[Dataset content — start]

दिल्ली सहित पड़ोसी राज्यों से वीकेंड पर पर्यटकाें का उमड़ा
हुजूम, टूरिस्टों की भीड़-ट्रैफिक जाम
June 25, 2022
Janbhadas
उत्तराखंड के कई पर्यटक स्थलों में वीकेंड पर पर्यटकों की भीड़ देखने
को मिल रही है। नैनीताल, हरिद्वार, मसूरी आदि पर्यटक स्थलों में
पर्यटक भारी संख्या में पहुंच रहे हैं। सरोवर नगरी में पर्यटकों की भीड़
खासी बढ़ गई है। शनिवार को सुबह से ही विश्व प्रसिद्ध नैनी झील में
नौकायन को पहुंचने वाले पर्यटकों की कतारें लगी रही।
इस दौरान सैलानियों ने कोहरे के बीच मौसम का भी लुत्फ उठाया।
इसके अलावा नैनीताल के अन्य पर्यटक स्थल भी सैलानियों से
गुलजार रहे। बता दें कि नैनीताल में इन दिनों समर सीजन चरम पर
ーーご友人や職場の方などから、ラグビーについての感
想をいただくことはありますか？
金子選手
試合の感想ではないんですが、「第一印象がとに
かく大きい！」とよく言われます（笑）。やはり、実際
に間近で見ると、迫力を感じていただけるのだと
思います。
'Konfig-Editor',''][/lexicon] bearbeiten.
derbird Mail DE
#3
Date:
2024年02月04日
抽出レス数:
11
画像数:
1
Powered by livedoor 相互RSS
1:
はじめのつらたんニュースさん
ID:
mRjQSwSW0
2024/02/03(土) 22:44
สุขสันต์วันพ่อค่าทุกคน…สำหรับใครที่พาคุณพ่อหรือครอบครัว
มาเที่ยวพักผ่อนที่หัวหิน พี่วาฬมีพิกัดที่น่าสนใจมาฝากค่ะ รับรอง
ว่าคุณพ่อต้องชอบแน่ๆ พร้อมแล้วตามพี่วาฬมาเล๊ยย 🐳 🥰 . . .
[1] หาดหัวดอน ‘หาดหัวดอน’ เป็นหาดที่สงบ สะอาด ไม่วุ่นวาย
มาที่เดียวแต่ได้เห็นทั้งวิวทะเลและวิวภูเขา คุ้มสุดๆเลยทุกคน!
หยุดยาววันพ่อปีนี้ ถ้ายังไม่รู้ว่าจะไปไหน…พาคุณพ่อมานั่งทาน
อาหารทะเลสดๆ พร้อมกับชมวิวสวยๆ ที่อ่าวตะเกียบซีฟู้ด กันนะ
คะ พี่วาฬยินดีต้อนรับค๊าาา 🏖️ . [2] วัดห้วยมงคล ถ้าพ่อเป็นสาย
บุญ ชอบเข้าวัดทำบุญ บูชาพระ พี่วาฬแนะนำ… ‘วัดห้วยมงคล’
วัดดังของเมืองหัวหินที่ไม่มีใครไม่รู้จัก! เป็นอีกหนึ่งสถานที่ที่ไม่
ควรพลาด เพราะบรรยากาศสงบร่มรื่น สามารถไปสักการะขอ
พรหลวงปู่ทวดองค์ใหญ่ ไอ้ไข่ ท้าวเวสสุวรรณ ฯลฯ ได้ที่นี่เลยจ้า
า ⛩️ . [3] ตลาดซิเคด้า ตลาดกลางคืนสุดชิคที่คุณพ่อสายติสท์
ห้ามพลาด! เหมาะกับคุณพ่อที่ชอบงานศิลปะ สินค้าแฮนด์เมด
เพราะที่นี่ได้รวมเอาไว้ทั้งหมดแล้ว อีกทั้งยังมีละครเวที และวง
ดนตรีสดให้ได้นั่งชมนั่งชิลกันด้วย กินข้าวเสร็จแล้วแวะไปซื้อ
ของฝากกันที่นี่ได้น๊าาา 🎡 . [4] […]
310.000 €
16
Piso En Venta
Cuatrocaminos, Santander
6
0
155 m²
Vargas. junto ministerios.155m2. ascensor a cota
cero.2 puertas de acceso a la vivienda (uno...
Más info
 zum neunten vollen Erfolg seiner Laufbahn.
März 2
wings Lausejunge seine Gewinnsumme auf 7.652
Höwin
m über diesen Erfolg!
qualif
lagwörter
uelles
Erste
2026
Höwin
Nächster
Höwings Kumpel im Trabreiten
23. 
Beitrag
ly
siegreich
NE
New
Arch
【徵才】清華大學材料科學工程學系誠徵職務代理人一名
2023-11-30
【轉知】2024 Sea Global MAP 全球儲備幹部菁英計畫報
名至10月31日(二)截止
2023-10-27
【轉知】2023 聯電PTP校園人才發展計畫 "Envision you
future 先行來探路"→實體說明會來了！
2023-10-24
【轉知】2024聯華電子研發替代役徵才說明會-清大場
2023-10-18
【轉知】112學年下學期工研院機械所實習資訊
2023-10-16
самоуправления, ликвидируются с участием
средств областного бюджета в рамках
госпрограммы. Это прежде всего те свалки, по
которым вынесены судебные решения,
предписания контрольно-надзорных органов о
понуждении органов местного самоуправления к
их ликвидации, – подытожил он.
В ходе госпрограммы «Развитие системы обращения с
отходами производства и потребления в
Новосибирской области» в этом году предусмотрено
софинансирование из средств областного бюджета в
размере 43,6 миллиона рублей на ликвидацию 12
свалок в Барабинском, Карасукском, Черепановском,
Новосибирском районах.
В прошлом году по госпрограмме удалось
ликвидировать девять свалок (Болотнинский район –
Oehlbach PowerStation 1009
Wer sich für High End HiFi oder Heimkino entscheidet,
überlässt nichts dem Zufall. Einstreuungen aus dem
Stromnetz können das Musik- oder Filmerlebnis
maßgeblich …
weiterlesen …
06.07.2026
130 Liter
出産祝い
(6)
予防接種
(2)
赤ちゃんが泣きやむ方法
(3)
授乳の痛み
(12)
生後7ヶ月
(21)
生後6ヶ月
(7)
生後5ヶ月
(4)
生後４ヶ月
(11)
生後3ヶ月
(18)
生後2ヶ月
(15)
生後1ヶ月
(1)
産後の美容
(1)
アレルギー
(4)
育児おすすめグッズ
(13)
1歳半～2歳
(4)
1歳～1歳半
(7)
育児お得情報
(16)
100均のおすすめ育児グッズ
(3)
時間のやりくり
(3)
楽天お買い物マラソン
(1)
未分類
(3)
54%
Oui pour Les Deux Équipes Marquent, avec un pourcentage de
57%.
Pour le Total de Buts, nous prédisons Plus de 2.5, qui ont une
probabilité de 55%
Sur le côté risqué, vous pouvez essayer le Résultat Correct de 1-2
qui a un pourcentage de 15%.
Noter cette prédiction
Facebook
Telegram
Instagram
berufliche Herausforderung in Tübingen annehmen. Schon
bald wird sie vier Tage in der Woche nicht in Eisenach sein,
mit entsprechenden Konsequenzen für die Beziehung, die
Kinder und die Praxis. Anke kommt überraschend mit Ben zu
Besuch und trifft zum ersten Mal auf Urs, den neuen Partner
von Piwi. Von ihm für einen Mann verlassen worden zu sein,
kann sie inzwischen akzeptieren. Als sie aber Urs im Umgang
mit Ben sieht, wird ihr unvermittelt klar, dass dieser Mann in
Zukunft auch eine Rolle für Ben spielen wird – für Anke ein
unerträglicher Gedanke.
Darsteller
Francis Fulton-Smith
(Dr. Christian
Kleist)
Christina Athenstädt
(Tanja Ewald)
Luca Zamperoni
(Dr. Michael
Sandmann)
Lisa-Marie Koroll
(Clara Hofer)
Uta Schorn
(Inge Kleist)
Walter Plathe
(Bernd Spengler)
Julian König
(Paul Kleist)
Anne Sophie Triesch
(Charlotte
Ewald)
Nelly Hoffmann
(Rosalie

[Dataset content — finish]

Task description
Your reply must consist solely of the number of lines in the listing above that include the word "областного".

Reply to the task
2